Changes in LVP during ischemia and reperfusion. Representative LVP changes in untreated WT (WT-CON, a), 5-HD–treated WT (WT-5HD, b), HMR1098-treated WT (WT-HMR, c), untreated KO (KO-CON, d), 5-HD–treated KO (KO-5HD, e), and HMR1098-treated KO hearts (KO-HMR, f) are shown. The traces from WT-CON and KO-CON hearts are partly expanded in the insets. Arrows with full line and those with dashed line show the time points of cessation of contraction and onsets of contracture, respectively.
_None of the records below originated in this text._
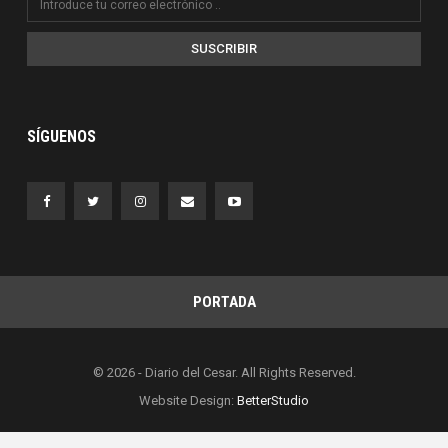
SUSCRIBIR
SÍGUENOS
PORTADA
© 2026 - Diario del Cesar. All Rights Reserved.
Website Design:
BetterStudio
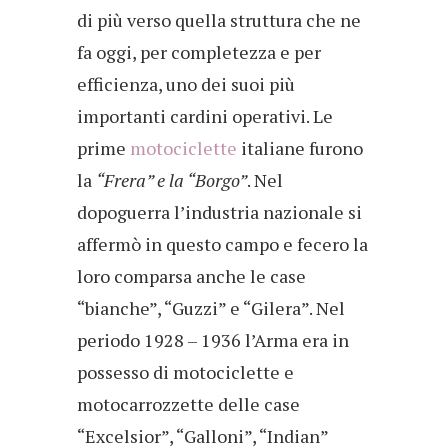
di più verso quella struttura che ne
fa oggi, per completezza e per
efficienza, uno dei suoi più
importanti cardini operativi. Le
prime
motociclette
italiane furono
la
“Frera” e la “Borgo”
. Nel
dopoguerra l’industria nazionale si
affermò in questo campo e fecero la
loro comparsa anche le case
“bianche”, “Guzzi” e “Gilera”. Nel
periodo 1928 – 1936 l’Arma era in
possesso di motociclette e
motocarrozzette delle case
“Excelsior”, “Galloni”, “Indian”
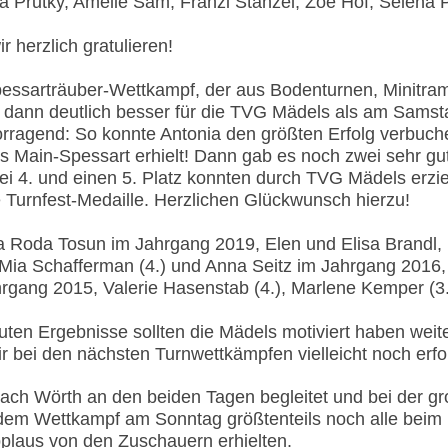
ara Prutky, Amelie Sam, Franzi Stanzel, Zoe Hof, Selena 
r herzlich gratulieren!
essarträuber-Wettkampf, der aus Bodenturnen, Minitram
s dann deutlich besser für die TVG Mädels als am Samst
vorragend: So konnte Antonia den größten Erfolg verbuc
 Main-Spessart erhielt! Dann gab es noch zwei sehr gut
i 4. und einen 5. Platz konnten durch TVG Mädels erzi
ie Turnfest-Medaille. Herzlichen Glückwunsch hierzu!
ia Roda Tosun im Jahrgang 2019,
Elen und Elisa Brandl,
Mia Schafferman (4.) und Anna Seitz im Jahrgang 2016
ahrgang 2015,
Valerie Hasenstab (4.), Marlene Kemper (
ten Ergebnisse sollten die Mädels motiviert haben weit
wir bei den nächsten Turnwettkämpfen vielleicht noch erf
 nach Wörth an den beiden Tagen begleitet und bei der 
 dem Wettkampf am Sonntag größtenteils noch alle beim 
plaus von den Zuschauern erhielten.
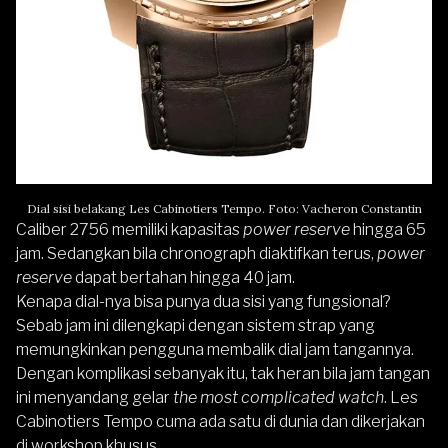
Dial sisi belakang Les Cabinotiers Tempo. Foto: Vacheron Constantin
Caliber 2756 memiliki kapasitas
power reserve
hingga 65
jam. Sedangkan bila chronograph diaktifkan terus,
power
reserve
dapat bertahan hingga 40 jam.
Kenapa dial-nya bisa punya dua sisi yang fungsional?
Sebab jam ini dilengkapi dengan sistem strap yang
memungkinkan pengguna membalik dial jam tangannya.
Dengan komplikasi sebanyak itu, tak heran bila jam tangan
ini menyandang gelar
the most complicated watch
. Les
Cabinotiers Tempo cuma ada satu di dunia dan dikerjakan
di workshop khusus.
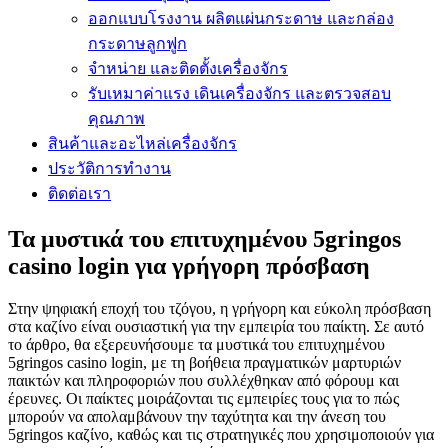
ออกแบบโรงงาน ผลิตแผ่นกระดาษ และกล่อง
กระดาษลูกฟูก
จำหน่าย และติดตั้งเครื่องจักร
รับเหมาค่าแรง เดินเครื่องจักร และตรวจสอบ
คุณภาพ
สินค้าและอะไหล่เครื่องจักร
ประวัติการทำงาน
ติดต่อเรา
Τα μυστικά του επιτυχημένου 5gringos
casino login για γρήγορη πρόσβαση
Στην ψηφιακή εποχή του τζόγου, η γρήγορη και εύκολη πρόσβαση
στα καζίνο είναι ουσιαστική για την εμπειρία του παίκτη. Σε αυτό
το άρθρο, θα εξερευνήσουμε τα μυστικά του επιτυχημένου
5gringos casino login, με τη βοήθεια πραγματικών μαρτυριών
παικτών και πληροφοριών που συλλέχθηκαν από φόρουμ και
έρευνες. Οι παίκτες μοιράζονται τις εμπειρίες τους για το πώς
μπορούν να απολαμβάνουν την ταχύτητα και την άνεση του
5gringos καζίνο, καθώς και τις στρατηγικές που χρησιμοποιούν για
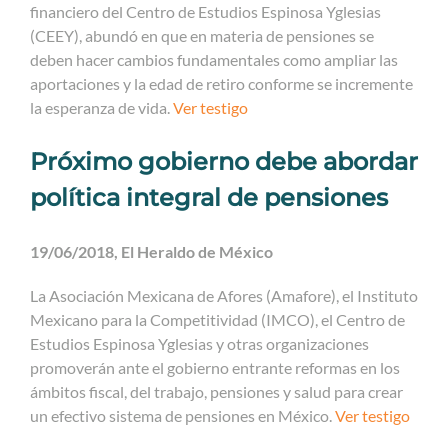
financiero del Centro de Estudios Espinosa Yglesias
(CEEY), abundó en que en materia de pensiones se
deben hacer cambios fundamentales como ampliar las
aportaciones y la edad de retiro conforme se incremente
la esperanza de vida.
Ver testigo
Próximo gobierno debe abordar
política integral de pensiones
19/06/2018, El Heraldo de México
La Asociación Mexicana de Afores (Amafore), el Instituto
Mexicano para la Competitividad (IMCO), el Centro de
Estudios Espinosa Yglesias y otras organizaciones
promoverán ante el gobierno entrante reformas en los
ámbitos fiscal, del trabajo, pensiones y salud para crear
un efectivo sistema de pensiones en México.
Ver testigo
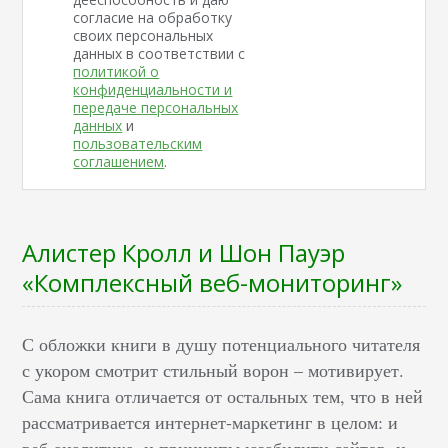
согласие на обработку
своих персональных
данных в соответствии с
политикой о
конфиденциальности и
передаче персональных
данных
и
пользовательским
соглашением
.
Алистер Кролл и Шон Пауэр
«Комплексный веб-мониторинг»
С обложки книги в душу потенциального читателя
с укором смотрит стильный ворон – мотивирует.
Сама книга отличается от остальных тем, что в ней
рассматривается интернет-маркетинг в целом: и
веб-аналитика, и принципы юзабилити сайтов, и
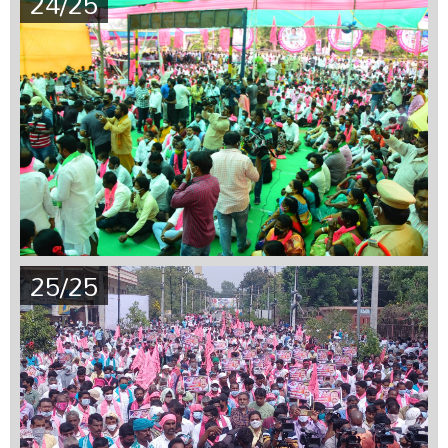
24/25
25/25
Note that KO hearts continued to contract for a longer time than the WT hearts did during ischemia.

Figure 6

Summarized data of mechanical function of isolated hearts during ischemia/reperfusion. Time to cessation of contraction (a), time to onset of contracture (b), EDP at 15 minutes of ischemia (c), and LVDP at 60 minutes of reperfusion (d) in untreated WT (WT-CON, n = 7), 5-HD–treated WT (WT-5HD, n = 7), HMR1098-treated WT (WT-HMR, n = 7), control KO (KO-CON, n = 7), 5-HD–treated KO (KO-5HD, n = 7), and HMR1098-treated KO hearts (KO-HMR, n = 7) are shown. Values are expressed as mean ± SE. *P < 0.05 versus WT-CON.